Who or What Were You Protecting?
One important rule of self-defense is that you can’t use deadly force to defend property. So, if you had, for example, a trained guard dog that is capable of seriously injuring a person, you could not use the dog to defend against the possibility of property damage to your car. You could only have the dog attack if someone was attacking you. If you had a dog attack someone who was only attempting to steal your property, there is a good chance that you would be charged with criminal assault and you could also be held liable for civil assault and battery. You'd almost certainly face liability for dog bite injuries.
Where Were You?
Another factor to consider in determining when you have the right to use force (or deadly force) in self-defense is your location. The laws on self-defense in many states differ depending on whether you are in your home or in a public place, or some other building.
For self-defense in one’s home, many states have adopted a rule called the "Castle Doctrine." This rule comes from the old rule that your house is your castle. The Castle Doctrine generally states that you have the right to use force, including possibly deadly force, to defend yourself against an intruder in your house.
So, if you are in your house when someone breaks in, and your dog attacks the intruder, you would almost certainly not face any criminal or civil charges for any injuries that your dog might inflict upon the intruder. And if you had a reasonable belief that the intruder was going to attack or possibly kill you, it would be very unlikely that you would face any civil or criminal penalties if your dog (or dogs) killed the intruder. Basically, the Castle Doctrine says that a burglar breaks into someone else’s home at his/her own peril.

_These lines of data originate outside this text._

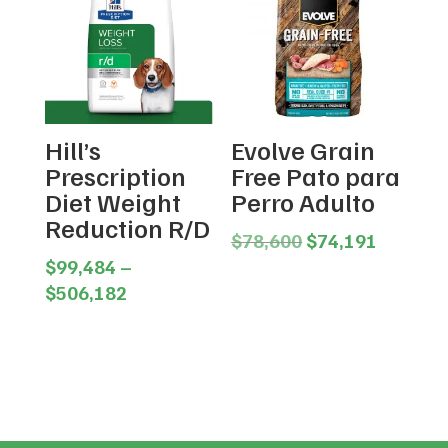
$193,235
Hill’s
Evolve Grain
Prescription
Free Pato para
Diet Weight
Perro Adulto
Reduction R/D
Original
Current
$
78,600
$
74,191
price
price
$
99,484
–
Price
was:
is:
$
506,182
range:
$78,600.
$74,191
$99,484
through
$506,182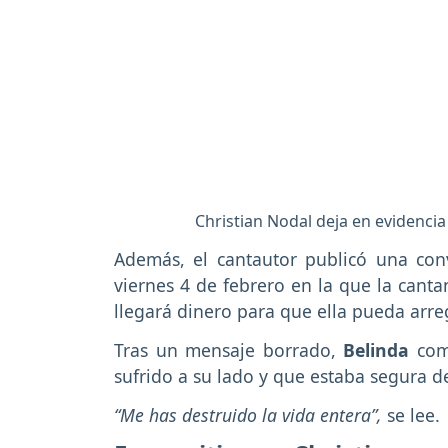
Christian Nodal deja en evidencia
Además, el cantautor publicó una conv
viernes 4 de febrero en la que la canta
llegará dinero para que ella pueda arre
Tras un mensaje borrado,
Belinda
com
sufrido a su lado y que estaba segura d
“Me has destruido la vida entera”,
se lee.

But the Castle Doctrine does not apply in public. Further, in most states, you have the duty to try to retreat from a threat in public before using force in self-defense. Some states have an exception to the duty to retreat, called a "Stand Your Ground" law. These laws exempt you (and your dog) from having to retreat from a threat in public before you can use force in self-defense.
Was the Response Reasonable?
Another important factor in thinking about self-defense is the level of the threat you face. You have the right to use more force in self-defense than the level of force you think you are facing, but not too much more force. If, for example, an obviously unarmed (and not very large) ten year old boy stops you on the street and demands your wallet, you don’t have the right to shoot him. You might not even have the right to hit him, depending on the exact circumstances. And you almost certainly wouldn’t have the legal right to order your dog to attack him. (In personal injury law, the appropriate response in these situations comes down to an evaluation of what a reasonable person would do.)
But, as a general rule, the greater the threat you reasonably think that you are facing, the more force you have the legal right to use in self-defense. So, while you couldn’t have your dog attack a ten year old boy who has no weapon, you probably would have the right to have your dog attack a much older and larger boy (or man or woman) who either has a weapon or who poses a very serious and significant threat to your physical safety.
If you have a dog that you are thinking about using for self-defense, it's critical that you get familiar with your state’s laws when it comes to legal defenses to both criminal and civil liability. In some situations, it may make sense to talk to an attorney and get a sense of the legal landscape before you end up facing potential liability.